Tutorial: using HDF5 and MPI and Dask futures¶
In this example, we look again at the example of a dampened harmonic oscillator. This time we will go in engineering overkill mode and show how a model can be scaled to a large compute cluster using Dask, MPI and HDF5 as intermediate storage. To avoid confusion and difficult software configuration, we won't use the MPI feature of the HDF5 format. Instead, every job will write its output to its own HDF5 file.
This tutorial covers the following concepts:
- delayed arithmetic expressions
- defining the coarse and fine integrators
- using MPI with Dask
Best practices¶
The following shows some best practices when working with orchestrated computations.

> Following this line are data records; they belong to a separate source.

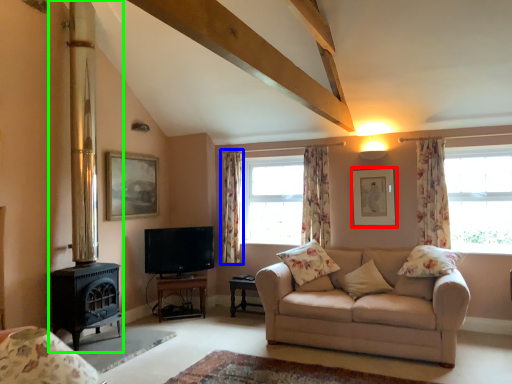 Question: Which object is positioned closest to picture frame (highlighted by a red box)? Select from curtain (highlighted by a blue box) and fireplace (highlighted by a green box).

Choices:
 (A) curtain
 (B) fireplace

Answer: (A) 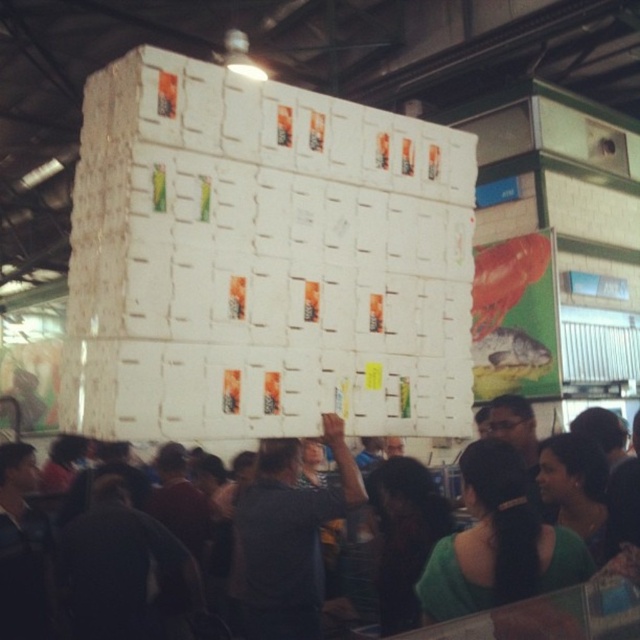 Is dark gray fabric shirt at center further to the viewer compared to matte white boxes at center?

Yes.

Can you confirm if dark gray fabric shirt at center is taller than matte white boxes at center?

Yes.

The height and width of the screenshot is (640, 640). What do you see at coordinates (288, 536) in the screenshot? I see `dark gray fabric shirt at center` at bounding box center [288, 536].

You are a GUI agent. You are given a task and a screenshot of the screen. Output one action in this format:
    pyautogui.click(x=<x>, y=<y>)
    Task: Click on the dark gray fabric shirt at center
    This screenshot has height=640, width=640.
    Given the screenshot: What is the action you would take?
    point(288,536) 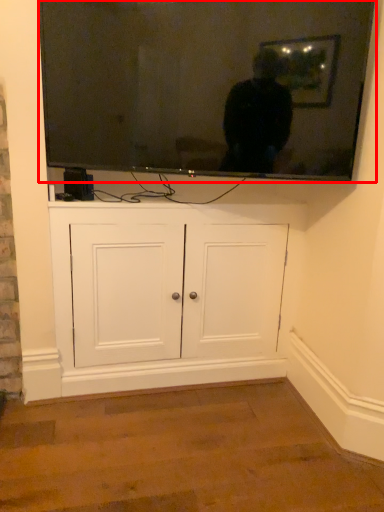 Question: From the image's perspective, where is television (annotated by the red box) located in relation to cabinetry in the image?

Choices:
 (A) below
 (B) above

Answer: (B) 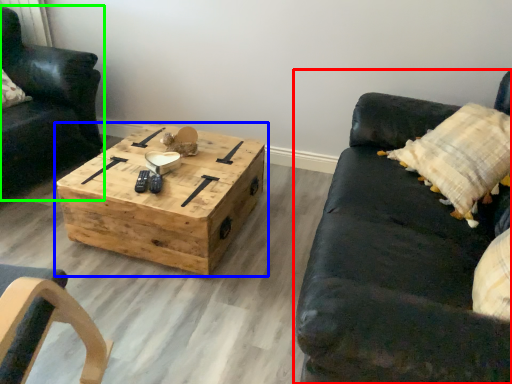 Question: Which object is positioned farthest from studio couch (highlighted by a red box)? Select from coffee table (highlighted by a blue box) and chair (highlighted by a green box).

Choices:
 (A) coffee table
 (B) chair

Answer: (B)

One is about using well established data standards, the other about reducing overhead on the distributed scheduler. We can solve both these issues by abstracting over the representation of the state vector in our system. This technique is definitely overkill for our harmonic oscillator example, but it is also in general a good recipe for running Numpy based simulations in an organized manner.

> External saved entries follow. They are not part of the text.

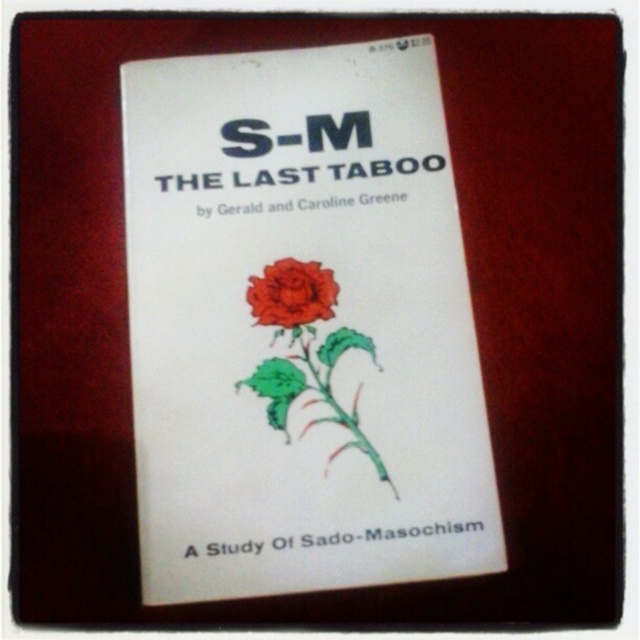 Does white paper book at center have a greater width compared to matte red rose at center?

Correct, the width of white paper book at center exceeds that of matte red rose at center.

I want to click on white paper book at center, so click(x=300, y=326).

Who is more forward, (426, 150) or (262, 296)?

Point (262, 296) is in front.

Identify the location of white paper book at center. (300, 326). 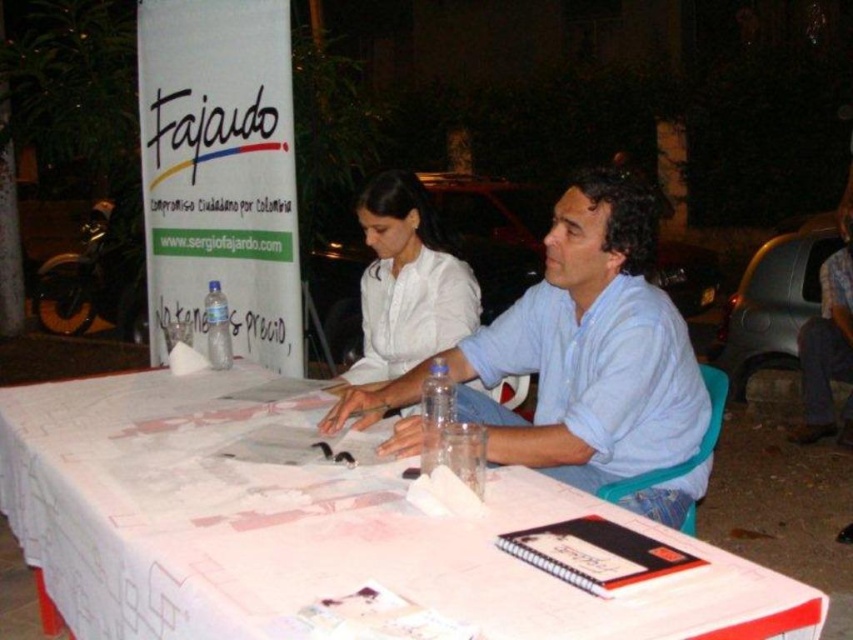 Can you confirm if white paper at center is positioned to the left of light blue shirt at center?

Indeed, white paper at center is positioned on the left side of light blue shirt at center.

Which is below, white paper at center or light blue shirt at center?

white paper at center is lower down.

I want to click on white paper at center, so click(x=305, y=531).

Who is more distant from viewer, (538, 588) or (392, 392)?

Point (392, 392)

Is point (656, 529) positioned before point (413, 403)?

Yes, point (656, 529) is closer to viewer.

Where is `white paper at center`? white paper at center is located at coordinates (305, 531).

Which is more to the left, light blue shirt at center or white matte shirt at center?

Positioned to the left is white matte shirt at center.

Is light blue shirt at center smaller than white matte shirt at center?

No.

Locate an element on the screen. This screenshot has height=640, width=853. light blue shirt at center is located at coordinates (590, 348).

Identify the location of light blue shirt at center. (590, 348). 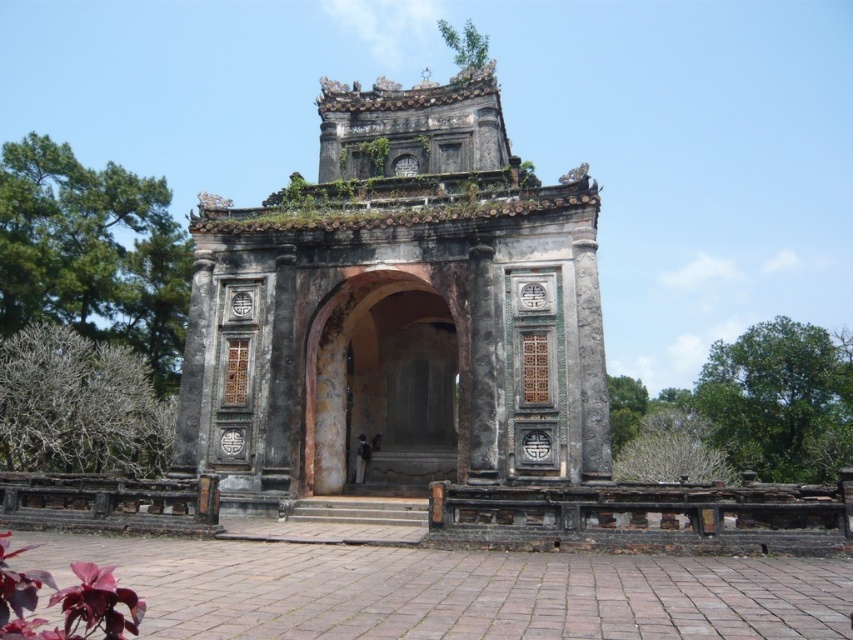 Which is above, green leafy tree at left or bare branches at left?

green leafy tree at left is above.

Is the position of green leafy tree at left less distant than that of bare branches at left?

No, it is behind bare branches at left.

Between point (97, 246) and point (61, 452), which one is positioned behind?

The point (97, 246) is behind.

In order to click on green leafy tree at left in this screenshot , I will do `click(91, 252)`.

What do you see at coordinates (91, 252) in the screenshot? I see `green leafy tree at left` at bounding box center [91, 252].

Can you confirm if green leafy tree at left is positioned above green leafy tree at right?

Indeed, green leafy tree at left is positioned over green leafy tree at right.

Which is behind, point (161, 289) or point (827, 362)?

The point (827, 362) is more distant.

Locate an element on the screen. green leafy tree at left is located at coordinates (91, 252).

Does rusty stone archway at center have a larger size compared to green leafy tree at right?

Actually, rusty stone archway at center might be smaller than green leafy tree at right.

Find the location of a particular element. The height and width of the screenshot is (640, 853). rusty stone archway at center is located at coordinates (384, 381).

The height and width of the screenshot is (640, 853). I want to click on rusty stone archway at center, so click(x=384, y=381).

Identify the location of rusty stone archway at center. This screenshot has width=853, height=640. (384, 381). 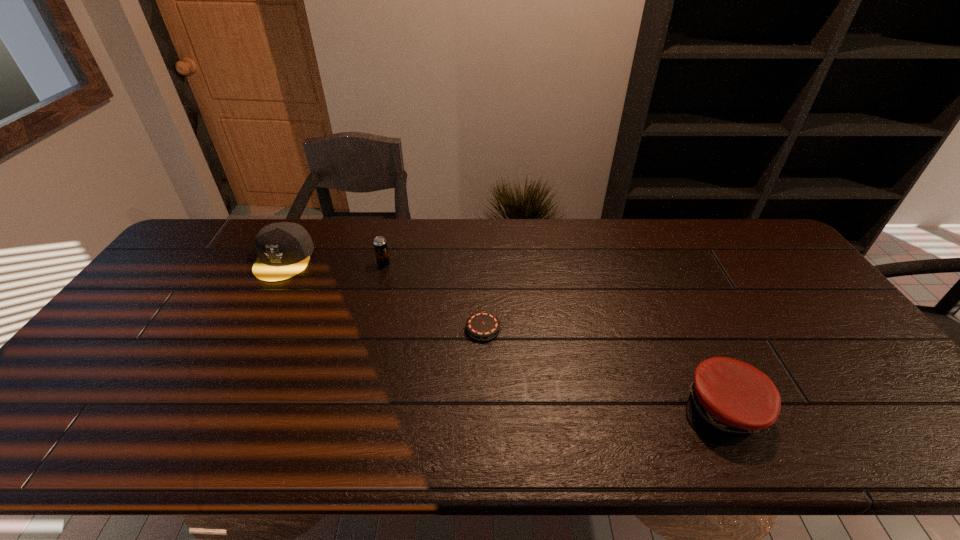 You are a GUI agent. You are given a task and a screenshot of the screen. Output one action in this format:
    pyautogui.click(x=<x>, y=<y>)
    Task: Click on the unoccupied area between the shortest object and the nearer cap
    This screenshot has width=960, height=540.
    Given the screenshot: What is the action you would take?
    pyautogui.click(x=603, y=369)

This screenshot has height=540, width=960. Find the location of `vacant area that lies between the farther cap and the third object from right to left`. vacant area that lies between the farther cap and the third object from right to left is located at coordinates (334, 261).

Locate an element on the screen. The width and height of the screenshot is (960, 540). empty space that is in between the beer can and the nearer cap is located at coordinates (554, 336).

Where is `unoccupied position between the farther cap and the second nearest object`? unoccupied position between the farther cap and the second nearest object is located at coordinates (383, 294).

The image size is (960, 540). Identify the location of vacant area that lies between the nearest object and the second object from right to left. (603, 369).

Locate an element on the screen. The height and width of the screenshot is (540, 960). vacant area that lies between the beer can and the second object from right to left is located at coordinates (433, 296).

In order to click on free area in between the left cap and the second object from right to left in this screenshot , I will do point(383,294).

The image size is (960, 540). In order to click on vacant space in between the third object from right to left and the farther cap in this screenshot , I will do `click(334, 261)`.

Identify the location of blank region between the left cap and the shorter cap. (504, 334).

Identify which object is the closest to the shorter cap. Please provide its 2D coordinates. Your answer should be formatted as a tuple, i.e. [(x, y)], where the tuple contains the x and y coordinates of a point satisfying the conditions above.

[(481, 326)] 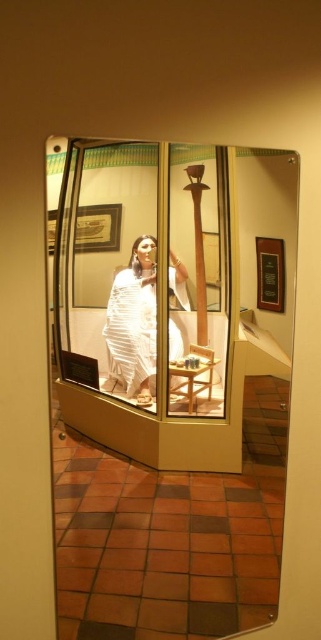 Question: Is clear glass mirror at center bigger than white silk saree at center?

Choices:
 (A) no
 (B) yes

Answer: (B)

Question: Which of the following is the farthest from the observer?

Choices:
 (A) white silk saree at center
 (B) clear glass mirror at center

Answer: (A)

Question: Which point is closer to the camera taking this photo?

Choices:
 (A) (105, 344)
 (B) (185, 156)

Answer: (A)

Question: Does clear glass mirror at center come behind white silk saree at center?

Choices:
 (A) yes
 (B) no

Answer: (B)

Question: Is clear glass mirror at center to the right of white silk saree at center from the viewer's perspective?

Choices:
 (A) no
 (B) yes

Answer: (B) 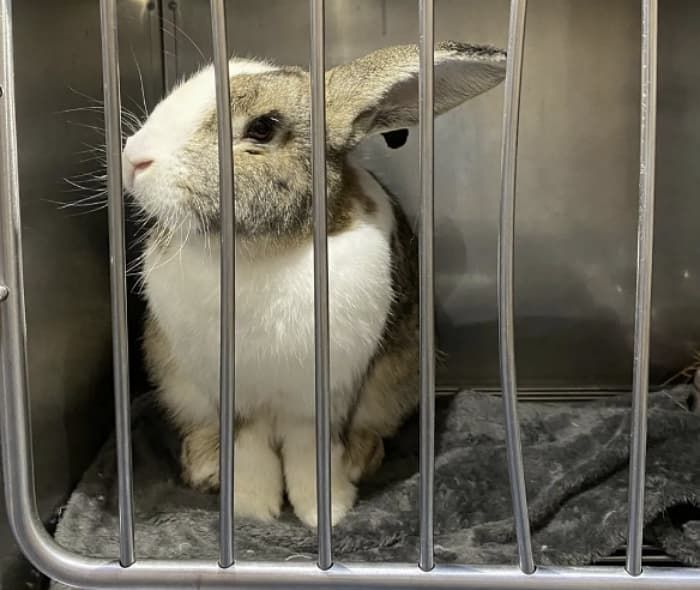 The height and width of the screenshot is (590, 700). I want to click on chest, so click(x=265, y=334).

from __future__ import annotations
import argh # type: ignore
import numpy as np
from pathlib import Path
from dataclasses import dataclass, field
from typing import (Union, Callable, Optional, Any, Iterator)
import logging
<<example-mpi-imports>>
<<vector-expressions>>
<<example-mpi-coarse>>
<<example-mpi-fine>>
<<example-mpi-history>>
def get_data(files: list[Path]) -> Iterator[np.ndarray]:
for n in files:
with h5.File(n, "r") as f:
yield f["data"][:]
def combine_fine_data(files: list[Path]) -> np.ndarray:
data = get_data(files)
first = next(data)
return np.concatenate([first] + [x[1:] for x in data], axis=0)
def main(log: str = "WARNING", log_file: Optional[str] = None,
OMEGA0=1.0, ZETA=0.5, H=0.01):
"""Run model of dampened hormonic oscillator in Dask"""
log_level = getattr(logging, log.upper(), None)
if not isinstance(log_level, int):
raise ValueError(f"Invalid log level `{log}`")
logging.basicConfig(level=log_level, filename=log_file)
<<example-mpi-main>>
if __name__ == "__main__":
argh.dispatch_command(main)
Vector Arithmetic Expressions¶
Abstract vectors¶
It may be convenient to treat our Vector
operations such that they are only performed once their output is needed. That way, we only need to schedule the actual integration steps as external jobs. In the meantime we have to store the arithmetic in a serializable Expression
value. By doing this we reduce the amount of jobs that have to be handled by the scheduler, but also we reduce the amount of data that is being written and read from the file system.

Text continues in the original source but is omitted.